— Required action —
Copy out each line of the data below in which the string "list" appears.

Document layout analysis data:
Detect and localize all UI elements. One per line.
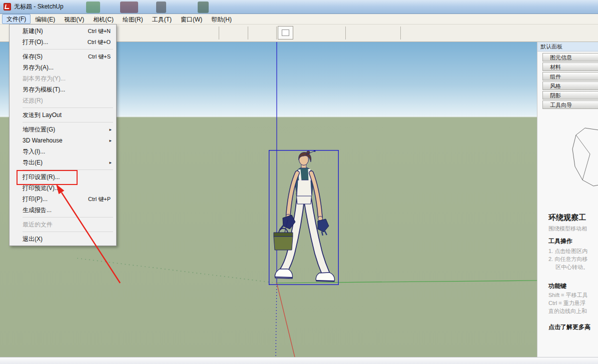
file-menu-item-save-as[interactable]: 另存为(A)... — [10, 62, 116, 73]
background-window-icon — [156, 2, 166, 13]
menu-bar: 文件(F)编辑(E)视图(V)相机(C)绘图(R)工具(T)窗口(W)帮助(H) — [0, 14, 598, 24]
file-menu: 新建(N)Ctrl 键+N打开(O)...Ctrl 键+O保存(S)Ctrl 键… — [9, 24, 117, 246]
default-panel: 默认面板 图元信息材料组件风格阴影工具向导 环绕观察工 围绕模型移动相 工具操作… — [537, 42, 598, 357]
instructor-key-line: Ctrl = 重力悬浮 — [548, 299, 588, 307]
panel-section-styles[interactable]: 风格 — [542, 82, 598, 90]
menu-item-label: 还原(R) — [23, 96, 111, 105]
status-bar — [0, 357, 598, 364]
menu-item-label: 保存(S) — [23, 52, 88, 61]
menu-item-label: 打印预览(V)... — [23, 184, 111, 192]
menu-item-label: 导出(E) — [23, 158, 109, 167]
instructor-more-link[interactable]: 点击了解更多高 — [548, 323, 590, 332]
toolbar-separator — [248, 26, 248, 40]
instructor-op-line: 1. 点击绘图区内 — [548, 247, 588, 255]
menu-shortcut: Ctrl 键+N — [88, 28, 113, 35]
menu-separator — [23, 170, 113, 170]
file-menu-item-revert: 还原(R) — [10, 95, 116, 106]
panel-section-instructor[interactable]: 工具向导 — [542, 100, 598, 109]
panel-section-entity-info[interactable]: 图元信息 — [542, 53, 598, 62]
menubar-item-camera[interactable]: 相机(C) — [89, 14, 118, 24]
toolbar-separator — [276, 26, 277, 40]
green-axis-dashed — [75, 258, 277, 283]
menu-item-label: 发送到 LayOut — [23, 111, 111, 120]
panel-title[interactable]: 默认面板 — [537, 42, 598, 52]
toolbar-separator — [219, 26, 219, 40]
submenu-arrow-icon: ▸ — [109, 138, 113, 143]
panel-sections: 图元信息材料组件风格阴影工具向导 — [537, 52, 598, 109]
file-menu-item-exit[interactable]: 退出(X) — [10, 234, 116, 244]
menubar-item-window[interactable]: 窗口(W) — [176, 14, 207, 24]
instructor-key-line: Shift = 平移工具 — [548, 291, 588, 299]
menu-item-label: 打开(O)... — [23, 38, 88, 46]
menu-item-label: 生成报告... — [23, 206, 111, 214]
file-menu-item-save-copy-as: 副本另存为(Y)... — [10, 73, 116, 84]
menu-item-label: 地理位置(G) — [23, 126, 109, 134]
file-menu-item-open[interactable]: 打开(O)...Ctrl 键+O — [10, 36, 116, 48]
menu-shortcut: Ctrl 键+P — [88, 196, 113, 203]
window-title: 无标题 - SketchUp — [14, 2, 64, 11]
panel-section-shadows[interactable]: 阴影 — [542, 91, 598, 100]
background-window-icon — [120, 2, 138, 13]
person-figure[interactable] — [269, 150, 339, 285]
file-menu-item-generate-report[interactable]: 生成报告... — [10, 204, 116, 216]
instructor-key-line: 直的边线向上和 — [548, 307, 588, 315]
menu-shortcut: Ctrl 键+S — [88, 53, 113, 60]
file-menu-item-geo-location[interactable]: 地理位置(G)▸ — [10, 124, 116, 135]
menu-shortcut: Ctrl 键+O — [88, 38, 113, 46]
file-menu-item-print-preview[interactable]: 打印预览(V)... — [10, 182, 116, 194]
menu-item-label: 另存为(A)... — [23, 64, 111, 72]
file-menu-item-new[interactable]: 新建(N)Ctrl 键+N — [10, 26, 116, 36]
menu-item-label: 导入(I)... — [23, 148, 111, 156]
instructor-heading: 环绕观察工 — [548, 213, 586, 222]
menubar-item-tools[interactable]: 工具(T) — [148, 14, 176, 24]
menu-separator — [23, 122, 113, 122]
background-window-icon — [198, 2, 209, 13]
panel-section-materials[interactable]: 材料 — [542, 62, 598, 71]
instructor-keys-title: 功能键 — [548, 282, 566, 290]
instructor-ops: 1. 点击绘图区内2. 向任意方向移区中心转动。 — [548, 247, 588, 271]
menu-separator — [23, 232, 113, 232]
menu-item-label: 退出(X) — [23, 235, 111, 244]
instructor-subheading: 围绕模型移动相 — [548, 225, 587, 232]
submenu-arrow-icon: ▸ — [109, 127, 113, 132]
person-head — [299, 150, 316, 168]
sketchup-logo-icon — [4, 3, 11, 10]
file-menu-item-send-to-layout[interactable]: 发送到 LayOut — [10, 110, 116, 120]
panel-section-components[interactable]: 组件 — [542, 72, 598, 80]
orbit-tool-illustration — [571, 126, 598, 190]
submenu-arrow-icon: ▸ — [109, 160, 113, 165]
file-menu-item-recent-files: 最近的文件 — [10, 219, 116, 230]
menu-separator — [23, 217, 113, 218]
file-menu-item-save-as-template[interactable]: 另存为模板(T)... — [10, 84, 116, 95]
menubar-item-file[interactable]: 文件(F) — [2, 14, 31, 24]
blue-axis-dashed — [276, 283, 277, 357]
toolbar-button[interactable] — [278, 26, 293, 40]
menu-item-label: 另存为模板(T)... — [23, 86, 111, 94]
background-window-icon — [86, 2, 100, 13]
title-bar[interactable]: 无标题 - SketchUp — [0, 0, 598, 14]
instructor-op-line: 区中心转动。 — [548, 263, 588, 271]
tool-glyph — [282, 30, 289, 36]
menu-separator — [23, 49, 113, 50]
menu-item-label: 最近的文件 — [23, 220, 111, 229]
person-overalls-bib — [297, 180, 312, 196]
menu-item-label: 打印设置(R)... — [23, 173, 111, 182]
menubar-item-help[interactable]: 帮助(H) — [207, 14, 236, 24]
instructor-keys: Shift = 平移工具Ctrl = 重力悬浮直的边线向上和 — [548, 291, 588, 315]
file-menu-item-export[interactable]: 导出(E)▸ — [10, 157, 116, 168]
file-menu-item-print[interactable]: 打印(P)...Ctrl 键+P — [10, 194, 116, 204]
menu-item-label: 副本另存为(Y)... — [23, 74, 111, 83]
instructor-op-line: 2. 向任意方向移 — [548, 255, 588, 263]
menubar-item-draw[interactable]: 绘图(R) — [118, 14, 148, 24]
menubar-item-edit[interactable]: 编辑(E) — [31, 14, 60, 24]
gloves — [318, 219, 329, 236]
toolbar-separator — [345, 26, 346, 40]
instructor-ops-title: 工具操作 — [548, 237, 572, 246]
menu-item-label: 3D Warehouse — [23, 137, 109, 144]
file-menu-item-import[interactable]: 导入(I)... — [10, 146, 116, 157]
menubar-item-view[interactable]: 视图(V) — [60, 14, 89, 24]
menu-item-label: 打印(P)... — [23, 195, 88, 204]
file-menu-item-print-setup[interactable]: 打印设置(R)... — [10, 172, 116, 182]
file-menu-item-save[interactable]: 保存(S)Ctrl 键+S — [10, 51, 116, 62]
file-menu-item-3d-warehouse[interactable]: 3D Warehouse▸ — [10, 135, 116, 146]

==

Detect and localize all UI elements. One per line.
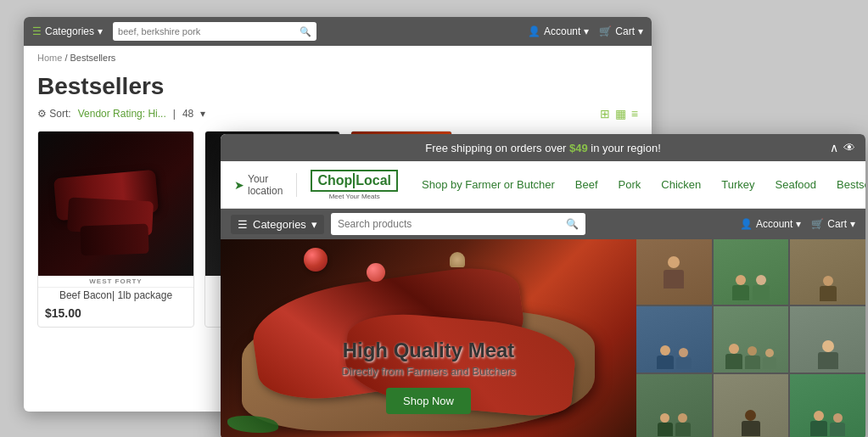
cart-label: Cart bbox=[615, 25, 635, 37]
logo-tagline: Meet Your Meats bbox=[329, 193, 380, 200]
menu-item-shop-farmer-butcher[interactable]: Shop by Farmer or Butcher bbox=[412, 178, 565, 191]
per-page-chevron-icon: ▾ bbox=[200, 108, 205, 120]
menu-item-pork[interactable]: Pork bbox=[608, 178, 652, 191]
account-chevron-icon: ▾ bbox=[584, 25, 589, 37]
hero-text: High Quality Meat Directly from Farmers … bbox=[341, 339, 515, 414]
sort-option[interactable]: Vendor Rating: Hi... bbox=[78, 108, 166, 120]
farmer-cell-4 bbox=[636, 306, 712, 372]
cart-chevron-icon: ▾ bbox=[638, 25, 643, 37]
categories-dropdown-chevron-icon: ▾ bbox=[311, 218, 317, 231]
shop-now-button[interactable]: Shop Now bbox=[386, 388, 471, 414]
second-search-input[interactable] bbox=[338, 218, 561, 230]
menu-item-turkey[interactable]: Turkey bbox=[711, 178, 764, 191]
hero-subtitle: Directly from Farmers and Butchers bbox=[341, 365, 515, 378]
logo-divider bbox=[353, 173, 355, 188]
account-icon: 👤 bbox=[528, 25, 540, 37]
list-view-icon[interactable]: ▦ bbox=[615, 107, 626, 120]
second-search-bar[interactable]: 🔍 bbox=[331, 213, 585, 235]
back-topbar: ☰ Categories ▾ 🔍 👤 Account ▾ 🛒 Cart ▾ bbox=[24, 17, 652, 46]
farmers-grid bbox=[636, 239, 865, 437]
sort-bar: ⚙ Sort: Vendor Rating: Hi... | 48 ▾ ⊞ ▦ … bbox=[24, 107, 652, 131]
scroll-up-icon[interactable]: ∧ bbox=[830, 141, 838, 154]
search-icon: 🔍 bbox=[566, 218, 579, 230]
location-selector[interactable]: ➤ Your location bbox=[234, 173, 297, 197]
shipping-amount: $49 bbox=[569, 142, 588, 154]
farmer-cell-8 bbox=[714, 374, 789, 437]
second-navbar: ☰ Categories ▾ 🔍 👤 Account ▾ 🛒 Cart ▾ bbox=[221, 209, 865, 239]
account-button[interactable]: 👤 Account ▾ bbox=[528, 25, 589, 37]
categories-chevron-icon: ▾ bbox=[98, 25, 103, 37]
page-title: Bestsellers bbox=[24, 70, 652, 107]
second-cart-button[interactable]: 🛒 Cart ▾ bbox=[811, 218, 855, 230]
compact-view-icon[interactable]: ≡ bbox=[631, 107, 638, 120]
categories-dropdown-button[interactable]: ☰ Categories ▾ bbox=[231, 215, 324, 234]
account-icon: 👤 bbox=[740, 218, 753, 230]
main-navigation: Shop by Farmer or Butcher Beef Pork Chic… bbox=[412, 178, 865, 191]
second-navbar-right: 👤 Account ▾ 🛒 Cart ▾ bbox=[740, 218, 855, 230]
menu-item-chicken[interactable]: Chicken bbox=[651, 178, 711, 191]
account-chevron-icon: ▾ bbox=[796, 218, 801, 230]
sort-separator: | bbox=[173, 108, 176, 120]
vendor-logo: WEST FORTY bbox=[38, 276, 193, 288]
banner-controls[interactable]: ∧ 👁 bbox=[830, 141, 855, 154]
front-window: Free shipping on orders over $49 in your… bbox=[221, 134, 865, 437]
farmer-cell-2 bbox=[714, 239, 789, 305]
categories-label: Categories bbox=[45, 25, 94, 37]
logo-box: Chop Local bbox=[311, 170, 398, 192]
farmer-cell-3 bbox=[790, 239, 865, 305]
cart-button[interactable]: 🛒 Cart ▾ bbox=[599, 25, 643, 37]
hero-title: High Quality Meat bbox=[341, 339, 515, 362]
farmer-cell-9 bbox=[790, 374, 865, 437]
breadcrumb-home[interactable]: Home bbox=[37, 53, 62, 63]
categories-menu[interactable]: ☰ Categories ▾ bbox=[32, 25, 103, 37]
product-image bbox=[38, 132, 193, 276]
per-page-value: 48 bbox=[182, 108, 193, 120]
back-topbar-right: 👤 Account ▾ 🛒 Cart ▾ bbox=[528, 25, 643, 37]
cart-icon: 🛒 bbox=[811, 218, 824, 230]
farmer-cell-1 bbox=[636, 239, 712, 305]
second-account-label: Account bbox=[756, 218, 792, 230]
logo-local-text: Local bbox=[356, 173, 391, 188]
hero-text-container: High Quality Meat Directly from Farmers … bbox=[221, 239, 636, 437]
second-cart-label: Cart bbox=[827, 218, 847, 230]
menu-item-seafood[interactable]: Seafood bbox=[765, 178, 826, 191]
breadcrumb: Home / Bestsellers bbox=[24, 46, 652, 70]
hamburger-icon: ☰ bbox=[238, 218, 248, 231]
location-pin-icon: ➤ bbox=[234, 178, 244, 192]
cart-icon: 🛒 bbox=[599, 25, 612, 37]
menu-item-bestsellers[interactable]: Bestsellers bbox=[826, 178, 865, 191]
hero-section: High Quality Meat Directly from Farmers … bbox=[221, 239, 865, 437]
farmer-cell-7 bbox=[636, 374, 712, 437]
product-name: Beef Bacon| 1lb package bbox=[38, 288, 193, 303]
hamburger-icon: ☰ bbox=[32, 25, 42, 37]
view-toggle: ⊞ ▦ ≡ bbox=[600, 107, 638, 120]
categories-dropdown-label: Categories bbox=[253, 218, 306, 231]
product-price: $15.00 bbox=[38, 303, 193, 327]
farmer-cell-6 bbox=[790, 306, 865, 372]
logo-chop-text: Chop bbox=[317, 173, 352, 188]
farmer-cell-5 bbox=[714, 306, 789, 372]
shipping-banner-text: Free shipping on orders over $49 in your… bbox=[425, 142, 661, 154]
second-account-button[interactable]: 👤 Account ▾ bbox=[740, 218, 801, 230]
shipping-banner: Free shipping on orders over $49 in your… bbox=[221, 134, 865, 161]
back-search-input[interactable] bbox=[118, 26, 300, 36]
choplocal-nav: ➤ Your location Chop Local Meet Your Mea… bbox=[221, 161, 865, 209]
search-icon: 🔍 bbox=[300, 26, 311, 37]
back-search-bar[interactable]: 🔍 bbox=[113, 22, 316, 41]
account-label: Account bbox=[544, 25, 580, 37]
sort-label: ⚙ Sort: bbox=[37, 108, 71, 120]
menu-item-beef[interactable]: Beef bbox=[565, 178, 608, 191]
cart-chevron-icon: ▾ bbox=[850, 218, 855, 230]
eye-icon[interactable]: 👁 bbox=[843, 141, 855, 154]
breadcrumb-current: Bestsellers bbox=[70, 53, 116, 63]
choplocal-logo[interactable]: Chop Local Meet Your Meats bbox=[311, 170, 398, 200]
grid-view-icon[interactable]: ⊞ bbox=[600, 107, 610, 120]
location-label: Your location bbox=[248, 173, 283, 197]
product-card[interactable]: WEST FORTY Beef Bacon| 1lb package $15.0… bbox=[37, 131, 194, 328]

* * *

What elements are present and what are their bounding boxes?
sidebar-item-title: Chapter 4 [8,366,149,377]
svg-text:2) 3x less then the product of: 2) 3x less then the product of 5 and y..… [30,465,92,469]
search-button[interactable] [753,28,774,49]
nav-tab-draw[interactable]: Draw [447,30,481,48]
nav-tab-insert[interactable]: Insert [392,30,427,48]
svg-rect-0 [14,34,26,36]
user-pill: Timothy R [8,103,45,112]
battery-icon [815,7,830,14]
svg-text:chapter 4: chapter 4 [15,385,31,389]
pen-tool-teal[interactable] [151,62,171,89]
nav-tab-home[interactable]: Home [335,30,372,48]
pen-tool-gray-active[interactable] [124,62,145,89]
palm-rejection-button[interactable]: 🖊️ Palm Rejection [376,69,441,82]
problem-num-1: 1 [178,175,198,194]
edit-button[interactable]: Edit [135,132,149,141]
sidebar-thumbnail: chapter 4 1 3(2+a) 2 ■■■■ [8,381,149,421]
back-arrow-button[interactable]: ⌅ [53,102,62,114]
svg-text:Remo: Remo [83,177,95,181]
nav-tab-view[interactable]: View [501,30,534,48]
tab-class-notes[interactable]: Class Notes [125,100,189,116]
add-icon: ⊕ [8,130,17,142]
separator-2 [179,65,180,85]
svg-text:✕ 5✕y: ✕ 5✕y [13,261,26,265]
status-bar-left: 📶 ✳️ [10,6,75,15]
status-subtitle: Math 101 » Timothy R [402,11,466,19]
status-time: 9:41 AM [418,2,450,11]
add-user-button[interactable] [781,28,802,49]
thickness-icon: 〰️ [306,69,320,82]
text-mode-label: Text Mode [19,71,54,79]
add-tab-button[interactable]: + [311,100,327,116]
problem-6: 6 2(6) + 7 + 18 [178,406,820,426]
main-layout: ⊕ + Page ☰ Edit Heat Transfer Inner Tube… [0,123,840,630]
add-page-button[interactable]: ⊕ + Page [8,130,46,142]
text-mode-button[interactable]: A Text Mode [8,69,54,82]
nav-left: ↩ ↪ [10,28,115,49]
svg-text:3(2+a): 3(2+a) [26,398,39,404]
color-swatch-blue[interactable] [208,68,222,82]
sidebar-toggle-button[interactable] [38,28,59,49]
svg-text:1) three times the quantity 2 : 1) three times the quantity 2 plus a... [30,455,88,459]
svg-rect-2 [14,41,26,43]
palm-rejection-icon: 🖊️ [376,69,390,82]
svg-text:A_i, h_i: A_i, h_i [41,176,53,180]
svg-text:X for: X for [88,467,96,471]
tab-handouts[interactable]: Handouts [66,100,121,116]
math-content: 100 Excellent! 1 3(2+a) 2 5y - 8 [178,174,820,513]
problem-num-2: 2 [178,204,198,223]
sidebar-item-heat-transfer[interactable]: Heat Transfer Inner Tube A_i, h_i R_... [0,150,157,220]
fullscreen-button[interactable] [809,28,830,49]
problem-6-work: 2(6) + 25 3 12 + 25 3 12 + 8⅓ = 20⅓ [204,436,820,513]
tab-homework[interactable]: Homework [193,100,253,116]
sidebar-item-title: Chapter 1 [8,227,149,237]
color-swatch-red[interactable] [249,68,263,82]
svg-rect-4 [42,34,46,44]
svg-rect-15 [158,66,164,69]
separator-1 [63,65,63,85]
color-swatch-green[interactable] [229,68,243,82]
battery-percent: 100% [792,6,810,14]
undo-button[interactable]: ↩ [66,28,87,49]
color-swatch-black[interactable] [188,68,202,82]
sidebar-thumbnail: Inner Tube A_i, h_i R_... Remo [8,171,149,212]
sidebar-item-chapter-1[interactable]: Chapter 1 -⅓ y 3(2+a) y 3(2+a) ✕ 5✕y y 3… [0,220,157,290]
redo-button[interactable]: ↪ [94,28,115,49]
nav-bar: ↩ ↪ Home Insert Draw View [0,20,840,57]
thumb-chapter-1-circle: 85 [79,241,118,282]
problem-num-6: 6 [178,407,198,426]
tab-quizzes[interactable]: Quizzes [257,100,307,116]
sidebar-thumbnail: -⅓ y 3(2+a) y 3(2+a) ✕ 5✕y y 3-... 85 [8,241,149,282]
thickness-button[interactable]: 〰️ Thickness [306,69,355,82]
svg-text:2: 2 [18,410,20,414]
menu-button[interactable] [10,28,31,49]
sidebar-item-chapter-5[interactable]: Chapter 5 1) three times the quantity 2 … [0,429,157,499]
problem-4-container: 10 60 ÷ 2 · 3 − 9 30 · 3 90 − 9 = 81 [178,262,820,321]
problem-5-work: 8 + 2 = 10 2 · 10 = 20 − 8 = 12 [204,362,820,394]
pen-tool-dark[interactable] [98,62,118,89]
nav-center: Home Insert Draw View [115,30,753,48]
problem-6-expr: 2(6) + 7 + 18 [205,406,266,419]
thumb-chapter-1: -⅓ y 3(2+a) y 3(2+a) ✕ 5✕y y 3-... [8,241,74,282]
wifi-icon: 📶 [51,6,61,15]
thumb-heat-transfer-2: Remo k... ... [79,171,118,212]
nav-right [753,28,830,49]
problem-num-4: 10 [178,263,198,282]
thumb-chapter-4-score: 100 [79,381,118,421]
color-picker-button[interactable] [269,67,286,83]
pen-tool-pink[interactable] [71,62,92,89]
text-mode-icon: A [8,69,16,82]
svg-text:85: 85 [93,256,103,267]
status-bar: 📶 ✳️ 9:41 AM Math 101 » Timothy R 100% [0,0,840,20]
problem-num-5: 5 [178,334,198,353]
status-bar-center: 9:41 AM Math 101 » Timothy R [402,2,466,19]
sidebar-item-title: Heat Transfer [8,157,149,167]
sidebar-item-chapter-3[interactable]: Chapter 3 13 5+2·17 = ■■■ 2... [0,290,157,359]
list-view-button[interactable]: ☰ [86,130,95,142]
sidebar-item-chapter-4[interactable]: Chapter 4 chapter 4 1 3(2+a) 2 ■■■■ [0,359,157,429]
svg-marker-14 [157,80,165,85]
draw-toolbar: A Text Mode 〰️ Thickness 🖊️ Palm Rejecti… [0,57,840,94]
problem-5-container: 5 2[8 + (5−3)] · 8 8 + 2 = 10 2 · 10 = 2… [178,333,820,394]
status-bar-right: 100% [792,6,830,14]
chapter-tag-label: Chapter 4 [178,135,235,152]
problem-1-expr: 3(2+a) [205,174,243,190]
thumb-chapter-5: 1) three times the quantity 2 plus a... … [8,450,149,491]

— Response to the task —
list-view-icon[interactable]: ▦ bbox=[615, 107, 626, 120]
list-view-button[interactable]: ☰ [86,130,95,142]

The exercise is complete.